Rodin’s bronzes were impressive. They were harsh and beautiful at the same time. Their rough texture made you feel the emotional state of the subject (love, passion, sadness, tension). I wanted to touch one. Run my hands over it, feel the smoothness, the bumps and try to imagine what he was thinking while sculpting it. Not touching was torture.
His subjects seemed more real than a Michelangelo. Don’t get me wrong, seeing a real Michelangelo will be a dream come true, but his subjects are the embodiment of human perfection. Rodin’s are almost grotesque in comparison. The feet and hands are way too large and everything looks harsh. It’s like Rodin’s pieces are the working class to Michelangelo’s upper class.
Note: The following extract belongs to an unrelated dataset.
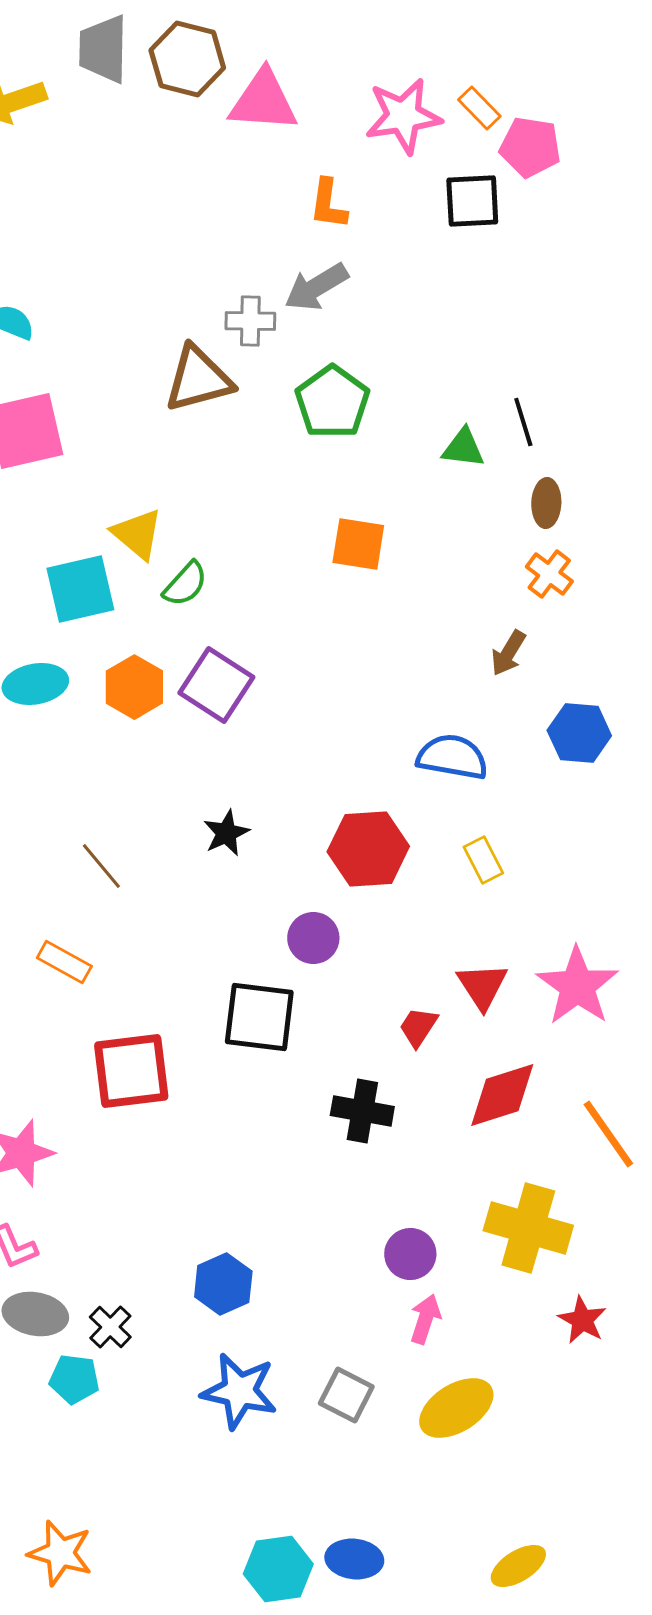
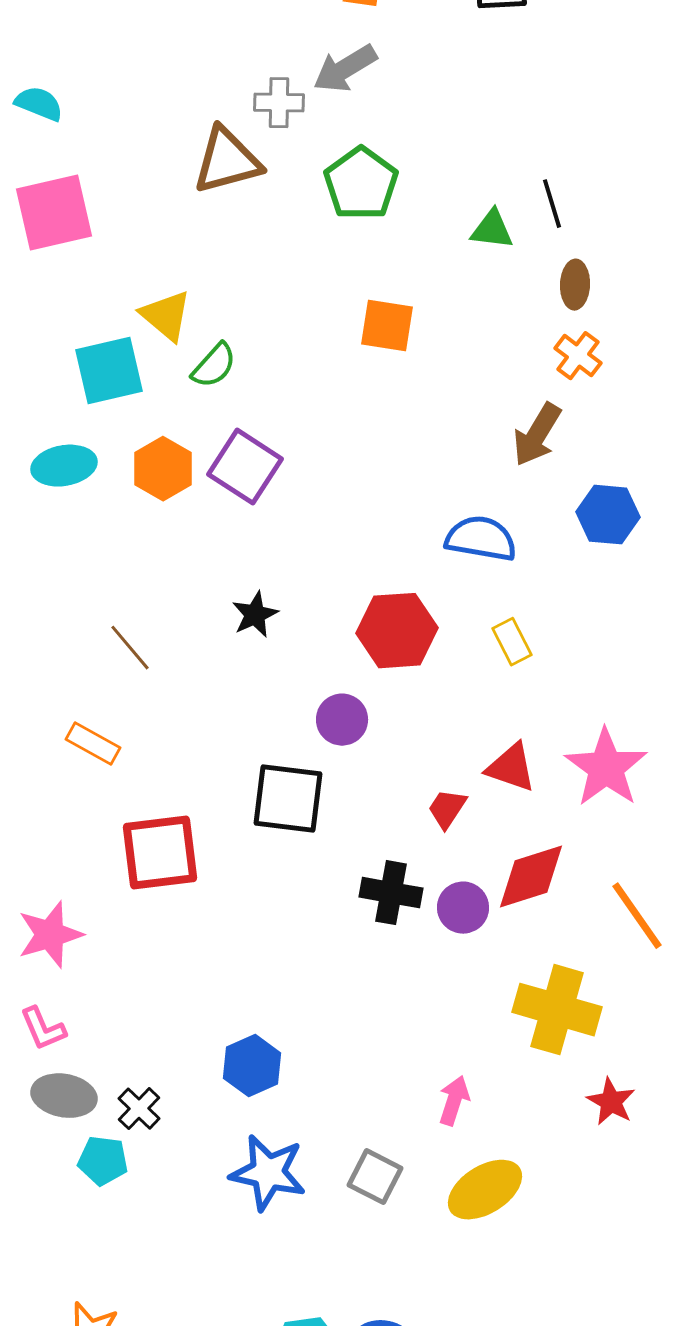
brown arrow: (508, 653) -> (537, 435), size x1.4
red triangle: (482, 986) -> (511, 768), turned -38
purple circle: (410, 1254) -> (463, 908), moved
After seeing the exhibit, I wished I had the talent to sculpt. To take a big piece of clay and chip away at it to create something (besides a smaller piece of clay). I would love to sculpt the human form. But sculpting is all about removal and I cannot do that. I’ve tried many times, and it’s just not something I can figure out. I guess I’m more about addition. I have been blessed with the ability to look at a blank canvas and add to it to form an image, but never have I been able to subtract. Maybe that’s the difference between painters and sculptors. When you paint, you add. When you sculpt, you subtract. You have to chip away to form your image.
Back in high school I would take clay, form individual pieces and try to stick them together. It always ended in disaster. Oh well.
If you ever get a chance to see a Rodin exhibit, do it. You will not be disappointed. Just don’t touch! (Or at least not when security is watching.)